COMPARATIVE STUDY
JOURNAL ARTICLE
RANDOMIZED CONTROLLED TRIAL

Comparison of tramadol and morphine via subcutaneous PCA following major orthopaedic surgery

D Hopkins, E A Shipton, D Potgieter, C A Van derMerwe, J Boon, C De Wet, J Murphy
Canadian Journal of Anaesthesia 1998, 45 (5): 435-42
9598258

PURPOSE: To compare subcutaneous PCA tramadol with subcutaneous PCA morphine for postoperative pain relief after major orthopaedic surgery and for the incidence of side-effects.

METHODS: In a double-blind randomised controlled study 40 patients (20 in each group) self-administered either tramadol or morphine for 72 hr after surgery via s.c.
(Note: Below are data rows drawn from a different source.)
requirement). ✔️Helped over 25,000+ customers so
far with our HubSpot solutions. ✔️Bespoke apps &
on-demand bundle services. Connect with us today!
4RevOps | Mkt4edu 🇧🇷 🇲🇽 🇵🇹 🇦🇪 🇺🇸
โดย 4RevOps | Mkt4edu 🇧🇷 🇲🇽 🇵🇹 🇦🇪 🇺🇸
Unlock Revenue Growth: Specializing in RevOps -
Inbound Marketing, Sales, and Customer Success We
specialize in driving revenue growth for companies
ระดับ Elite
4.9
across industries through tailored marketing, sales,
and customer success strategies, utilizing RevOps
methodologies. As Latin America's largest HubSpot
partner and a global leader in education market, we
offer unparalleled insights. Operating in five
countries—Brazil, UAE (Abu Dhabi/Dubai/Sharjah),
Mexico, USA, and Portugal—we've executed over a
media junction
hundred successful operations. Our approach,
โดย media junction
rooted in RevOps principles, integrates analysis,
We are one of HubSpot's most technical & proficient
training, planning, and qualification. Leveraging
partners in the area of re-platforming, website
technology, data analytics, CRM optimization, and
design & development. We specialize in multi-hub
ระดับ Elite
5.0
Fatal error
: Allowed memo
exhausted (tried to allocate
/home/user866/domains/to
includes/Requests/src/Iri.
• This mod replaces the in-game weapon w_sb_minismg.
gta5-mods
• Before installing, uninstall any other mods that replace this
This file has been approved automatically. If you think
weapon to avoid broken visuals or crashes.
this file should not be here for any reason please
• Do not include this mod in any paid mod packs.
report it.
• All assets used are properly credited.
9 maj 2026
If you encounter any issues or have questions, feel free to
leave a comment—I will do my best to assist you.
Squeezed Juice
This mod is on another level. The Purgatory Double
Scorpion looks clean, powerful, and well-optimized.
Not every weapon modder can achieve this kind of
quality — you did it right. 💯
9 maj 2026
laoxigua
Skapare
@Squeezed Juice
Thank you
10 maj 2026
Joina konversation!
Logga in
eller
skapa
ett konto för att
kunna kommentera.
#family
PCA. The following variables were recorded at various time intervals: (i) pain score by means of a visual analogue scale, (ii) drug consumption and total PCA demands, (iii) vital signs (blood pressure and heart rate), (iv) oxygen saturation and respiratory rate, and (v) side-effects (sedation, nausea/vomiting, pruritus, urinary retention and constipation).
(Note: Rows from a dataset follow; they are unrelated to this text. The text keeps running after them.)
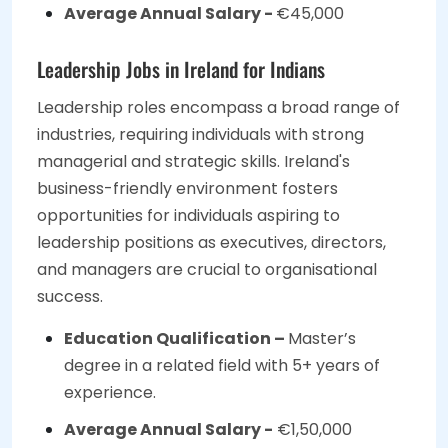
Average Annual Salary -
€45,000
Leadership Jobs in Ireland for Indians
Leadership roles encompass a broad range of
industries, requiring individuals with strong
managerial and strategic skills. Ireland's
business-friendly environment fosters
opportunities for individuals aspiring to
leadership positions as executives, directors,
and managers are crucial to organisational
success.
Education Qualification –
Master’s
degree in a related field with 5+ years of
experience.
Average Annual Salary -
€1,50,000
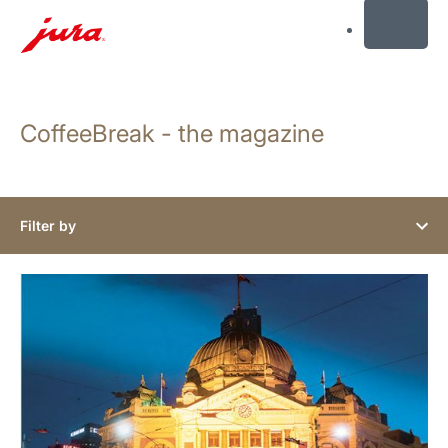
MENU
Skip
to
CoffeeBreak - the magazine
content
Skip
to
search
Filter by
show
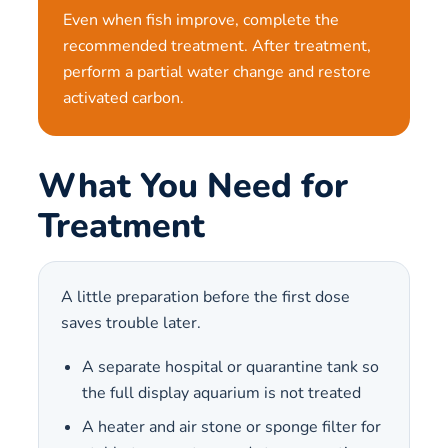
Even when fish improve, complete the
recommended treatment. After treatment,
perform a partial water change and restore
activated carbon.
What You Need for
Treatment
A little preparation before the first dose
saves trouble later.
A separate hospital or quarantine tank so
the full display aquarium is not treated
A heater and air stone or sponge filter for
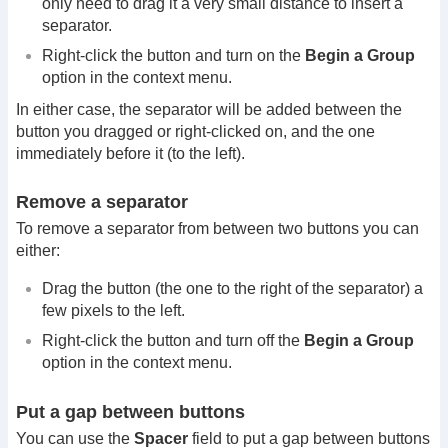
only need to drag it a very small distance to insert a
separator.
Right-click the button and turn on the
Begin a Group
option in the context menu.
In either case, the separator will be added between the
button you dragged or right-clicked on, and the one
immediately before it (to the left).
Remove a separator
To remove a separator from between two buttons you can
either:
Drag the button (the one to the right of the separator) a
few pixels to the left.
Right-click the button and turn off the
Begin a Group
option in the context menu.
Put a gap between buttons
You can use the
Spacer
field to put a gap between buttons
RESULTS: Both drugs provided effective analgesia. The mean consumption in the first 24 hr was 792 +/- 90 mg tramadol and 42 +/- 4 mg morphine. Thereafter, consumption of both drugs declined markedly. Moderate haemodynamic changes were observed in both the tramadol and morphine groups (with a maximum 20% decrease in mean blood pressure and a maximum 17% increase in heart rate) during the 72 hr period. Both tramadol and morphine were associated with a clinically and statistically significant (P < 0.001) decrease in oxygen saturation, but without changes in respiratory rates. Desaturation was less marked with tramadol. Tramadol appeared to cause more nausea and vomiting than morphine. Sedation was mild and only seen during the first few hours after surgery in both groups.

CONCLUSION: Tramadol is an effective analgesic agent for the relief of acute postoperative pain when administered by PCA via the subcutaneous route. Under these conditions tramadol behaves much like morphine with a similar side-effect profile.